* Problem *
Repeat the entries exactly, and do not carry the pictures over.

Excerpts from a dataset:

+===+

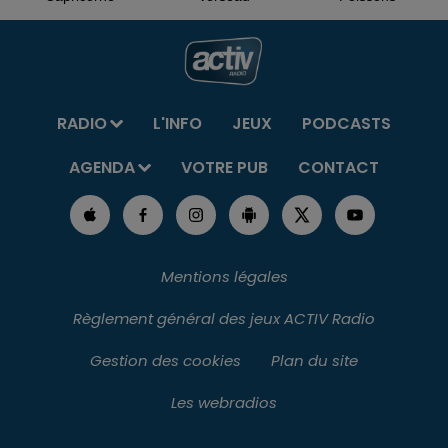
RADIO
L'INFO
JEUX
PODCASTS
AGENDA
VOTRE PUB
CONTACT
Mentions légales
Règlement général des jeux ACTIV Radio
Gestion des cookies
Plan du site
Les webradios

+===+

* Answer *
RADIO
L'INFO
JEUX
PODCASTS
AGENDA
VOTRE PUB
CONTACT
Mentions légales
Règlement général des jeux ACTIV Radio
Gestion des cookies
Plan du site
Les webradios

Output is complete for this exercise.